Juvenile myelomonocytic leukemia (JMML) is a rare and severe myelodysplastic and myeloproliferative neoplasm of early childhood initiated by germline or somatic RAS-activating mutations. Genetic profiling and whole-exome sequencing of a large JMML cohort (118 and 30 cases, respectively) uncovered additional genetic abnormalities in 56 cases (47%). Somatic events were rare (0.38 events/Mb/case) and restricted to sporadic (49/78; 63%) or neurofibromatosis type 1 (NF1)-associated (8/8; 100%) JMML cases.
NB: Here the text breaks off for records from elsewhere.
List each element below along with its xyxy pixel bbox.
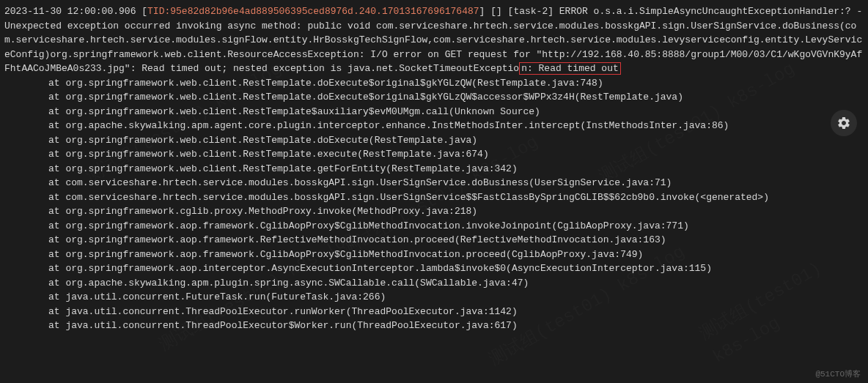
stack-trace-line: at org.springframework.web.client.RestTe… [4,90,864,105]
stack-trace-line: at java.util.concurrent.ThreadPoolExecut… [4,305,864,319]
tid-bracket-open: [ [141,6,147,17]
stack-trace-line: at org.springframework.web.client.RestTe… [4,133,864,148]
stack-trace-line: at com.serviceshare.hrtech.service.modul… [4,176,864,190]
stack-trace-line: at java.util.concurrent.FutureTask.run(F… [4,290,864,305]
log-task: [task-2] [508,6,553,17]
log-empty-brackets: [] [485,6,507,17]
page-watermark: @51CTO博客 [815,368,861,381]
stack-trace-line: at com.serviceshare.hrtech.service.modul… [4,190,864,205]
stack-trace-line: at org.springframework.web.client.RestTe… [4,76,864,91]
stack-trace-line: at org.apache.skywalking.apm.plugin.spri… [4,276,864,291]
stack-trace-line: at java.util.concurrent.ThreadPoolExecut… [4,319,864,333]
gear-icon [836,116,851,130]
log-tid: TID:95e82d82b96e4ad889506395ced8976d.240… [147,6,479,17]
stack-trace-line: at org.springframework.cglib.proxy.Metho… [4,204,864,219]
log-output: 2023-11-30 12:00:00.906 [TID:95e82d82b96… [4,4,864,333]
stack-trace-line: at org.springframework.web.client.RestTe… [4,105,864,119]
stack-trace-line: at org.apache.skywalking.apm.agent.core.… [4,119,864,133]
stack-trace-line: at org.springframework.aop.framework.Ref… [4,233,864,248]
stack-trace-line: at org.springframework.web.client.RestTe… [4,147,864,162]
stack-trace-line: at org.springframework.aop.framework.Cgl… [4,248,864,262]
stack-trace-line: at org.springframework.web.client.RestTe… [4,162,864,176]
stack-trace-line: at org.springframework.aop.interceptor.A… [4,261,864,276]
log-level: ERROR [553,6,594,17]
log-highlighted-text: n: Read timed out [519,62,621,75]
settings-button[interactable] [831,110,857,136]
stack-trace-line: at org.springframework.aop.framework.Cgl… [4,219,864,234]
log-timestamp: 2023-11-30 12:00:00.906 [4,6,136,17]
Multiple concomitant genetic hits targeting the RAS pathway were identified in 13 of 78 cases (17%), disproving the concept of mutually exclusive RAS pathway mutations and defining new pathways activated in JMML involving phosphoinositide 3-kinase (PI3K) and the mTORC2 complex through RAC2 mutation. Furthermore, this study highlights PRC2 loss (26/78; 33% of sporadic JMML cases) that switches the methylation/acetylation status of lysine 27 of histone H3 in JMML cases with altered RAS and PRC2 pathways. Finally, the association between JMML outcome and mutational profile suggests a dose-dependent effect for RAS pathway activation, distinguishing very aggressive JMML rapidly progressing to acute myeloid leukemia.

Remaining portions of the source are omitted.